I let go of the pack and she pulled it towards her and then shoved it back toward me. When I dragged it toward me this time it came freely. MJ scrambled out behind it and I dragged her to the side of the store, shoving her backpack into her hands. She slung it over her shoulders as we ran out onto Hallmark Ave.

In earlier days I would have carried both packs but I was too weak to do that now. MJ would have to hold up her end if we were going to get the food back to the shelter.

“Follow me.”

We snaked through burned out cars and piles of rubble. Two blocks later we heard the pitch of the howling change.

“Bobby, they found it.”

“And now they’ve got our scent.”

It was a race.

“Better hurry, fuckers!”

I glanced to my right and saw a shadow in a doorway. Cowboy Killer.

“They gonna eat you alive, boy! Serve you right going through CK territory,” he shouted. The door slammed and we continued running for our lives.

MJ stumbled and fell. I ran back and hauled her to her feet. She was too out of breath to cry.

“One block. We can make it!”

I dragged her down the street.

“See there? Our home!”

Warehouse district. The old ice plant. It had a cellar up front just on the other side of the loading dock where they stored the ice. It had a double iron door that could be bolted from the inside. Impregnable. We had fixed it up with cots, blankets, candles, books, all the comforts of home. The snow melt from the roof would give us plenty of water. The insulation that served to keep the ice from melting would serve to keep us from freezing to death during the long winter ahead.

“I see.”

She gathered herself for the final dash.

“Good girl!”

We vaulted over the retaining wall and ran to the dock. I leaped up on the platform and reached down.

“Quick, sis, your pack.”

She was so weak she could barely raise it after the long run but finally she got it high enough to where I could grab it. I hefted it onto the dock.

She smiled.

“We did it.”

“Love you, sis.”

“I love you more.”

She raised her hand so I could lift her up.

I looked into her eyes. “I know you do.”

She saw it then, knew me too well.

“Bobby?”

I stood up. Tears started to spill from her eyes. I put two fingers in my mouth and blew.
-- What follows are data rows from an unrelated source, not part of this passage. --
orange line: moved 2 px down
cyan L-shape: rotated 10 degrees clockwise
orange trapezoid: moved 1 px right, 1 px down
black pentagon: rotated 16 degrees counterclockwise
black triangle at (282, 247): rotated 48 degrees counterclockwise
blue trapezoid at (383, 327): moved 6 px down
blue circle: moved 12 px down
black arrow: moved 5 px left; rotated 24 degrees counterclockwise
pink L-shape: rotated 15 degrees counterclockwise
My piercing whistle was answered by an urgent howl and then two of them jumped up on a burned out car down the street and looked straight at me. More heads popped up from the blast damaged buildings. All at once The Pack lunged forward racing toward us.
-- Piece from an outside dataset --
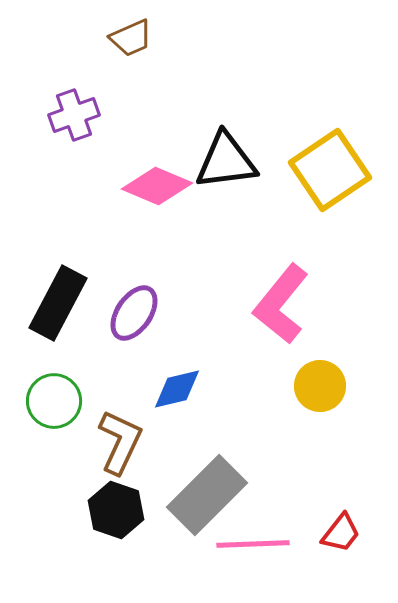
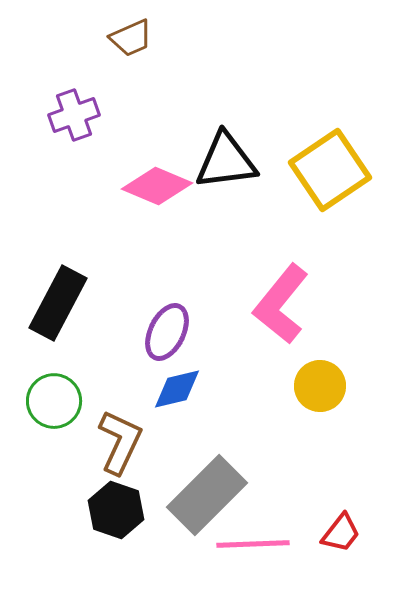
purple ellipse: moved 33 px right, 19 px down; rotated 8 degrees counterclockwise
I stepped back into the entrance of our home and opened the door. I turned towards her. I could see her little hands as they grasped the top of the dock. The knuckles showed white in the dim light of dusk as she desperately tried to lift herself up.

“No,” she cried.

I stepped into the bunker and slammed the door shut ramming home the steel bolts.

I’d figured it out.

8 months.

I clapped my hands over my ears to muffle her screams as The Pack took her down.